(PROBLEM REQUIREMENTS) Within these entries, which lines include the string "your"? Copy each one.

(Beginning of AVAILABLE DATA)

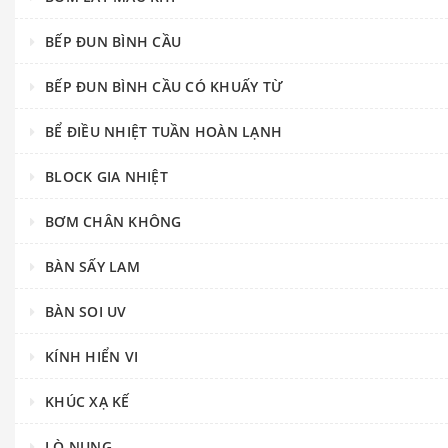
BẾP ĐUN BÌNH CẦU
BẾP ĐUN BÌNH CẦU CÓ KHUẤY TỪ
BỂ ĐIỀU NHIỆT TUẦN HOÀN LẠNH
BLOCK GIA NHIỆT
BƠM CHÂN KHÔNG
BÀN SẤY LAM
BÀN SOI UV
KÍNH HIỂN VI
KHÚC XẠ KẾ
LÒ NUNG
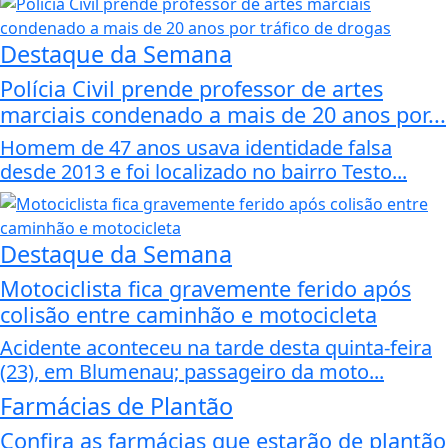
Destaque da Semana
Polícia Civil prende professor de artes
marciais condenado a mais de 20 anos por...
Homem de 47 anos usava identidade falsa
desde 2013 e foi localizado no bairro Testo...
Destaque da Semana
Motociclista fica gravemente ferido após
colisão entre caminhão e motocicleta
Acidente aconteceu na tarde desta quinta-feira
(23), em Blumenau; passageiro da moto...
Farmácias de Plantão
Confira as farmácias que estarão de plantão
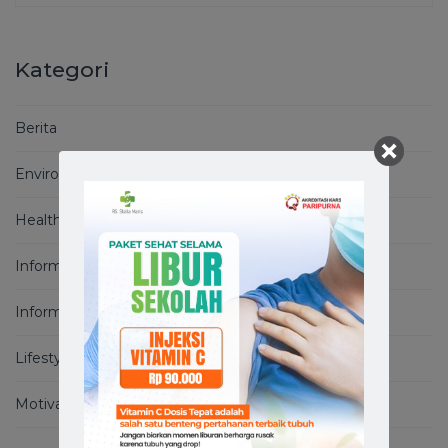
Kategori
Berita
Environment
Health Basics
Informasi
Informasi Covid-19
Lifestyle
Motivation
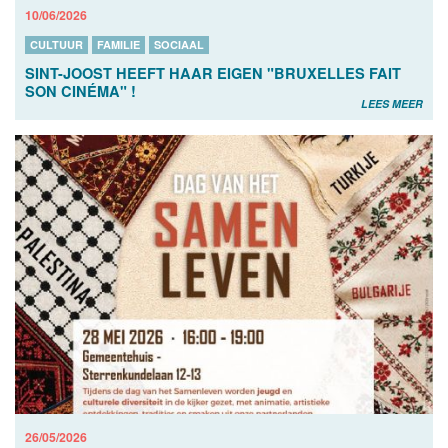
10/06/2026
CULTUUR
FAMILIE
SOCIAAL
SINT-JOOST HEEFT HAAR EIGEN "BRUXELLES FAIT
SON CINÉMA" !
LEES MEER
26/05/2026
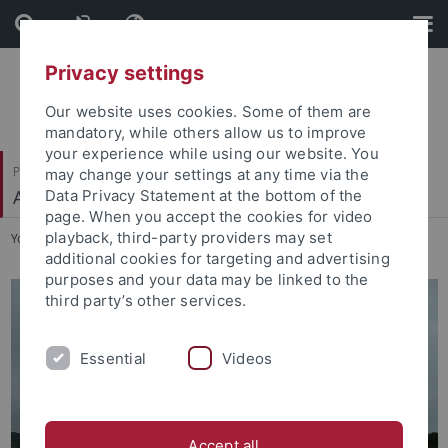
Skip
Skip
to
to
content
footer
Privacy settings
Our website uses cookies. Some of them are
mandatory, while others allow us to improve
your experience while using our website. You
Philosophische Fakultät
may change your settings at any time via the
Alte Geschichte
Data Privacy Statement at the bottom of the
page. When you accept the cookies for video
playback, third-party providers may set
You are here:
Startseite
...
Seminar
additional cookies for targeting and advertising
purposes and your data may be linked to the
third party’s other services.
Essential
Videos
Accept all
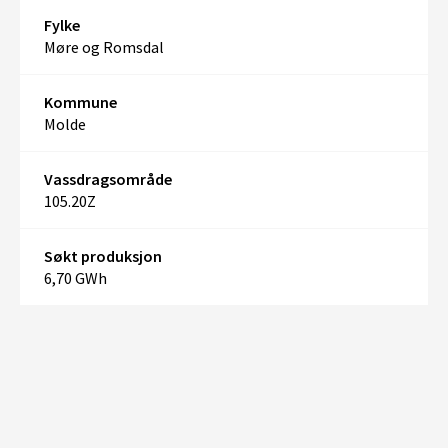
Fylke
Møre og Romsdal
Kommune
Molde
Vassdragsområde
105.20Z
Søkt produksjon
6,70 GWh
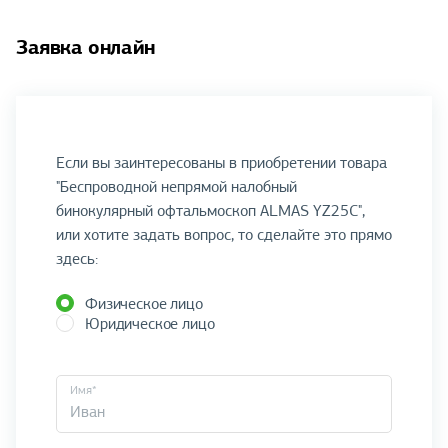
Заявка онлайн
Если вы заинтересованы в приобретении товара
"Беспроводной непрямой налобный
бинокулярный офтальмоскоп ALMAS YZ25С",
или хотите задать вопрос, то сделайте это прямо
здесь:
Физическое лицо
Юридическое лицо
Имя*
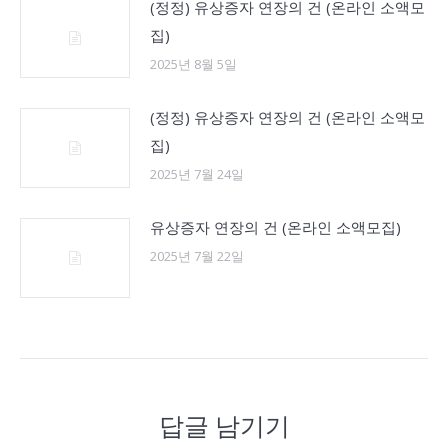
(정정) 유상증자 연장의 건 (온라인 소액모
집)
2025년 8월 5일
(정정) 유상증자 연장의 건 (온라인 소액모
집)
2025년 7월 24일
유상증자 연장의 건 (온라인 소액모집)
2025년 7월 22일
답글 남기기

(End of AVAILABLE DATA)

(WRITTEN RESPONSE)
your experience while using our website. You
may change your settings at any time via the
purposes and your data may be linked to the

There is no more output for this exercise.